We need to consider the social implications of bots writing books about instant chocolate milk
We still tend to think of authors as geniuses. Conversations about prize-winning novels often revolve around authorial intent, and writing a bestseller will tend to confer a certain amount of fame.But this timeworn state of affairs is shifting. The reader, more than ever, is moving centre stage – a shift that is being catalysed by the development of natural language generation (NLG) systems by computer scientists around the world. Written language is no longer a uniquely human construct.
NLG is the process whereby computer data is translated into everyday human languages. NLG has already been applied for many purposes, including aesthetics (poetry, say) and information transfer (for example, weather updates). We’re now at a point where computers generate texts largely indistinguishable from human-authored texts, and at rates incomparable to that of humans.
Written language has, for hundreds of years, served as much of the world’s dominant form of knowledge transfer. Yet history reveals that the author hasn’t always been regarded as an individual creative genius. The medieval European writer, for example, was what we’d now deem a plagiarist, pulling from a range of source texts to make their own. A text wasn’t a manifestation of individuality, but a means for preserving knowledge passed through the generations. Medieval scholars cared little about their books’ writers: they cared about the ancient truths held within.
However, ushering in what book historian Elisabeth Eisenstein calls “cults of personality”, print supported a shift in the cultural mindset.

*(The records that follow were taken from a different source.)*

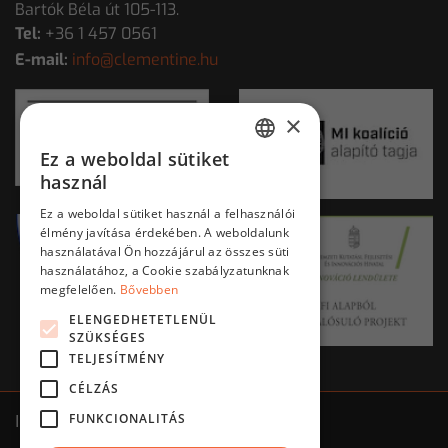
Bartók Béla út 105-113.
Tel:
+36 1 457 0561
E-mail:
info@clementine.hu
×
Ez a weboldal sütiket
HUNGARIAN
használ
ENGLISH
Ez a weboldal sütiket használ a felhasználói
élmény javítása érdekében. A weboldalunk
használatával Ön hozzájárul az összes süti
használatához, a Cookie szabályzatunknak
megfelelően.
Bővebben
ELENGEDHETETLENÜL
SZÜKSÉGES
TELJESÍTMÉNY
CÉLZÁS
FUNKCIONALITÁS
Impresszum
ÁSZF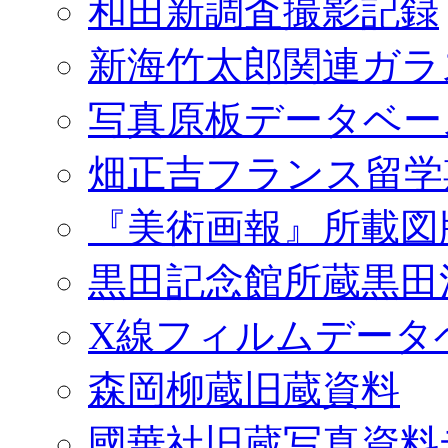
和田新調査撮影記録
新海竹太郎関連ガラ
写真原板データベー
畑正吉フランス留学
『美術画報』所載図
黒田記念館所蔵黒田
X線フィルムデータ
森岡柳蔵旧蔵資料
國華社旧蔵写真資料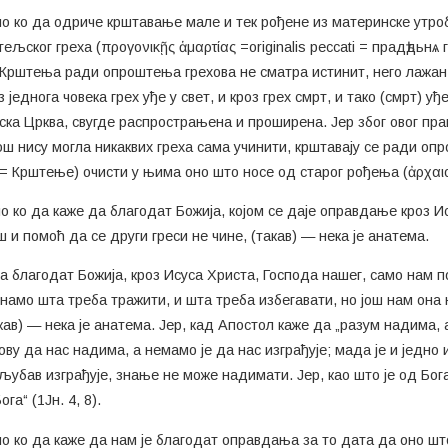
ло ко да одриче крштавање мале и тек рођене из материнске утро
љског греха (προγονικῇς ἁμαρτίας =originalis peccati = прадѣдьнѧ 
рштења ради опроштења грехова не сматра истинит, него лажан, —
једнога човека грех уђе у свет, и кроз грех смрт, и тако (смрт) у
анска Црква, свугде распрострањена и проширена. Јер због овог пра
ја још нису могла никаквих греха сама учинити, крштавају се ради 
ь = Крштење) очисти у њима оно што носе од старог рођења (ἀρχαι
ло ко да каже да благодат Божија, којом се даје оправдање кроз И
ш и помоћ да се други греси не чине, (такав) — нека је анатема.
ста благодат Божија, кроз Исуса Христа, Господа нашег, само нам 
знамо шта треба тражити, и шта треба избегавати, но још нам она
ав) — нека је анатема. Јер, кад Апостол каже да „разум надима, а 
у да нас надима, а немамо је да нас изграђује; мада је и једно и
љубав изграђује, знање не може надимати. Јер, као што је од Бога 
га“ (1Јн. 4, 8).
ило ко да каже да нам је благодат оправдања за то дата да оно 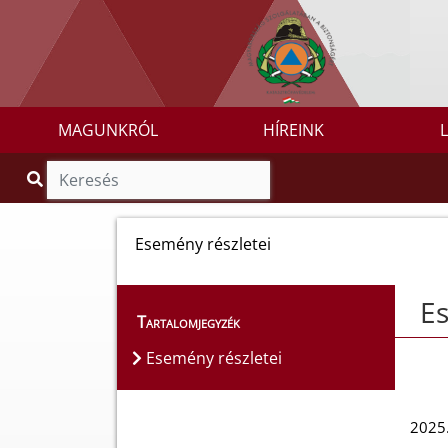
MAGUNKRÓL
HÍREINK
Esemény részletei
Es
Tartalomjegyzék
Esemény részletei
2025.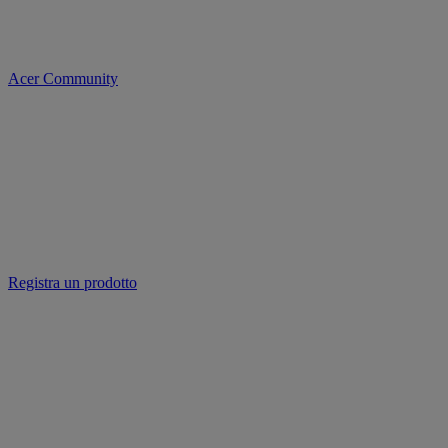
Acer Community
Registra un prodotto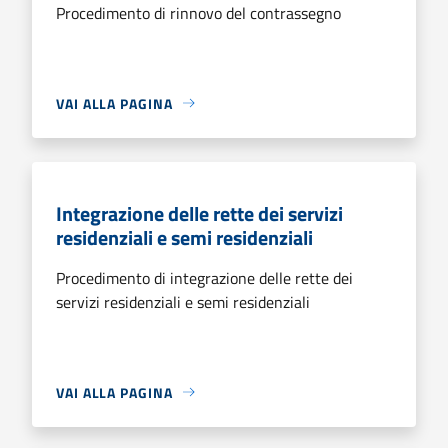
Procedimento di rinnovo del contrassegno
VAI ALLA PAGINA
Integrazione delle rette dei servizi
residenziali e semi residenziali
Procedimento di integrazione delle rette dei
servizi residenziali e semi residenziali
VAI ALLA PAGINA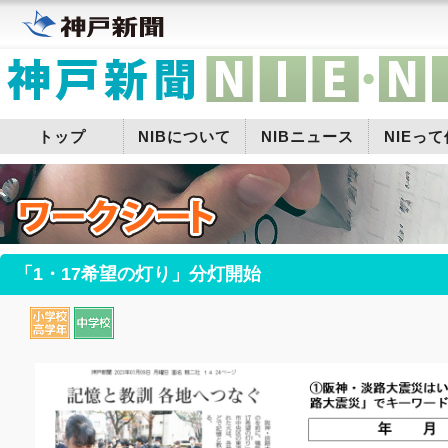
トップ
NIBについて
NIBニュース
NIEっ
「1・17希望の灯り」分灯開始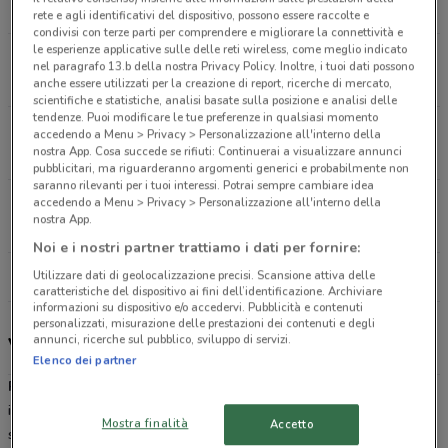
6.6 km
APERTO
rete e agli identificativi del dispositivo, possono essere raccolte e
condivisi con terze parti per comprendere e migliorare la connettività e
le esperienze applicative sulle delle reti wireless, come meglio indicato
Via Tiburtina, 757 Roma
nel paragrafo 13.b della nostra Privacy Policy. Inoltre, i tuoi dati possono
8.5 km
APERTO
anche essere utilizzati per la creazione di report, ricerche di mercato,
scientifiche e statistiche, analisi basate sulla posizione e analisi delle
tendenze. Puoi modificare le tue preferenze in qualsiasi momento
Via Mario Rigamonti, 100 Roma
accedendo a Menu > Privacy > Personalizzazione all'interno della
nostra App. Cosa succede se rifiuti: Continuerai a visualizzare annunci
11.4 km
APERTO
pubblicitari, ma riguarderanno argomenti generici e probabilmente non
saranno rilevanti per i tuoi interessi. Potrai sempre cambiare idea
accedendo a Menu > Privacy > Personalizzazione all'interno della
Via Collatina, 858 Guidonia Montecelio
nostra App.
17.1 km
APERTO
Noi e i nostri partner trattiamo i dati per fornire:
Utilizzare dati di geolocalizzazione precisi. Scansione attiva delle
Tutti i negozi Panorama
caratteristiche del dispositivo ai fini dell’identificazione. Archiviare
informazioni su dispositivo e/o accedervi. Pubblicità e contenuti
personalizzati, misurazione delle prestazioni dei contenuti e degli
annunci, ricerche sul pubblico, sviluppo di servizi.
Volantino, offerte e carta Per Te Panorama
Elenco dei partner
Panorama
, parte del gruppo
PAM
, è la divisione dedicata agli
ipermercati del gruppo. Pam Panorama quindi si dedica ai
Mostra finalità
Accetto
supermercati di grandi dimensioni proponendo ai clienti una grande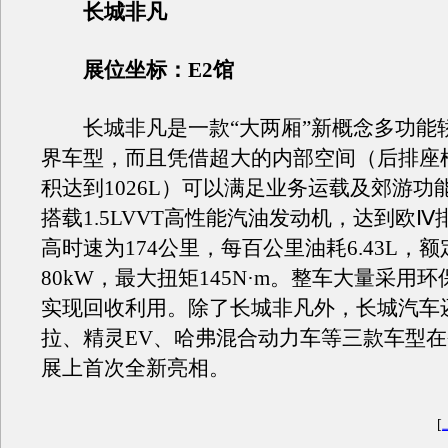
长城非凡
展位坐标：E2馆
长城非凡是一款“大两厢”新概念多功能
界车型，而且凭借超大的内部空间（后排座
积达到1026L）可以满足业务运载及郊游功
搭载1.5LVVT高性能汽油发动机，达到欧
高时速为174公里，每百公里油耗6.43L，
80kW，最大扭矩145N·m。整车大量采用
实现回收利用。除了长城非凡外，长城汽车
拉、精灵EV、哈弗混合动力车等三款车型
展上首次全新亮相。
[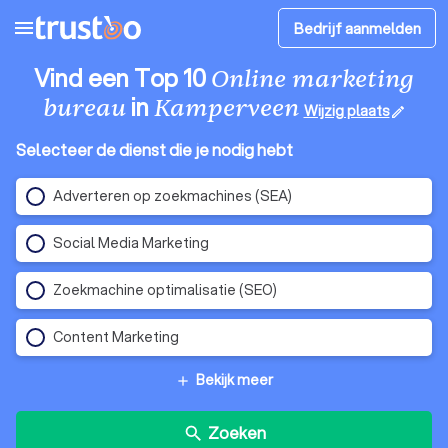
menu
Bedrijf aanmelden
Vind een Top 10
Online marketing
in
bureau
Kamperveen
Wijzig plaats
edit
Selecteer de dienst die je nodig hebt
Adverteren op zoekmachines (SEA)
Social Media Marketing
Zoekmachine optimalisatie (SEO)
Content Marketing
Bekijk meer
add
Zoeken
search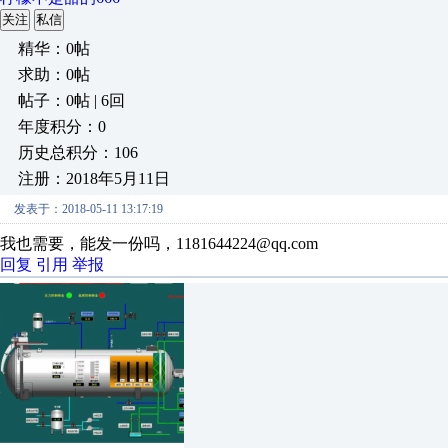
关注
私信
精华：0帖
求助：0帖
帖子：0帖 | 6回
年度积分：0
历史总积分：106
注册：2018年5月11日
发表于：2018-05-11 13:17:19
我也需要，能发一份吗，1181644224@qq.com
回复
引用
举报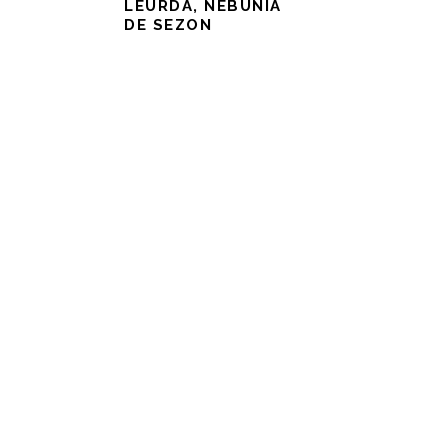
LEURDA, NEBUNIA
DE SEZON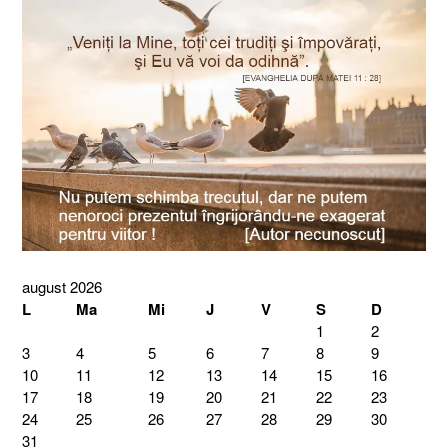
august 2026
L
Ma
Mi
J
V
S
D
1
2
3
4
5
6
7
8
9
10
11
12
13
14
15
16
17
18
19
20
21
22
23
24
25
26
27
28
29
30
31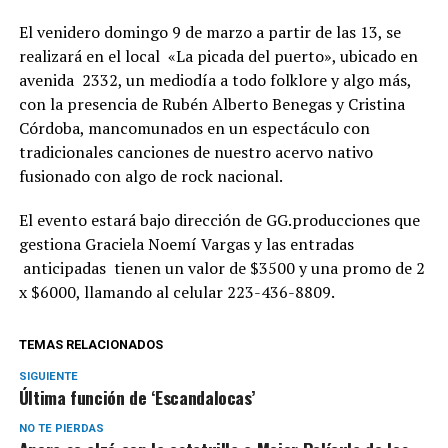
El venidero domingo 9 de marzo a partir de las 13, se
realizará en el local «La picada del puerto», ubicado en
avenida 2332, un mediodía a todo folklore y algo más,
con la presencia de Rubén Alberto Benegas y Cristina
Córdoba, mancomunados en un espectáculo con
tradicionales canciones de nuestro acervo nativo
fusionado con algo de rock nacional.
El evento estará bajo dirección de GG.producciones que
gestiona Graciela Noemí Vargas y las entradas
anticipadas tienen un valor de $3500 y una promo de 2
x $6000, llamando al celular 223-436-8809.
TEMAS RELACIONADOS
SIGUIENTE
Última función de ‘Escandalocas’
NO TE PIERDAS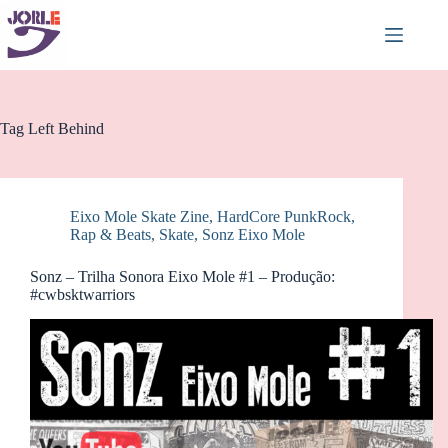
Pular
para
o
conteúdo
Tag
Left Behind
Eixo Mole Skate Zine
,
HardCore PunkRock
,
Rap & Beats
,
Skate
,
Sonz Eixo Mole
Sonz – Trilha Sonora Eixo Mole #1 – Produção:
#cwbsktwarriors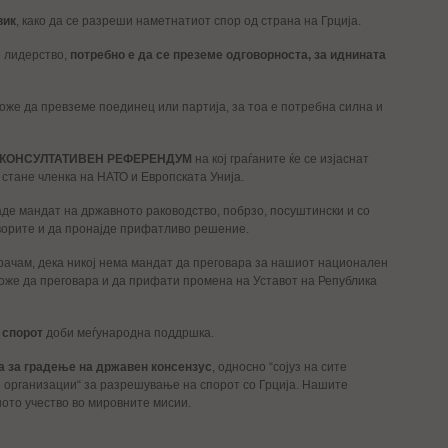
вик
, како да се разреши наметнатиот спор од страна на Грција.
о лидерство,
потребно е да се преземе одговорноста, за иднината
може да превземе поединец или партија, за тоа е потребна силна и
и КОНСУЛТАТИВЕН РЕФЕРЕНДУМ
на кој граѓаните ќе се изјаснат
 стане членка на НАТО и Европската Унија.
даде мандат на државното раководство, побрзо, посуштински и со
оворите и да пронајде прифатливо решение.
порачам, дека никој нема мандат да преговара за нашиот национален
 може да преговара и да прифати промена на Уставот на Република
 спорот
доби меѓународна поддршка.
ва за градење на државен консензус
, односно “сојуз на сите
е организации“ за разрешување на спорот со Грција. Нашите
ното учество во мировните мисии.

Suddenly the author’s individuality, more than their contribution to the collective, was praised. Of course, print wasn’t solely responsible for this large-scale change, but it certainly both influenced and was influenced by the development of modern individuality.
Now, the success of modern NLG companies represents a further shift in the same direction, further emphasising the individual over the collective. The reader dominates when texts are created especially for her.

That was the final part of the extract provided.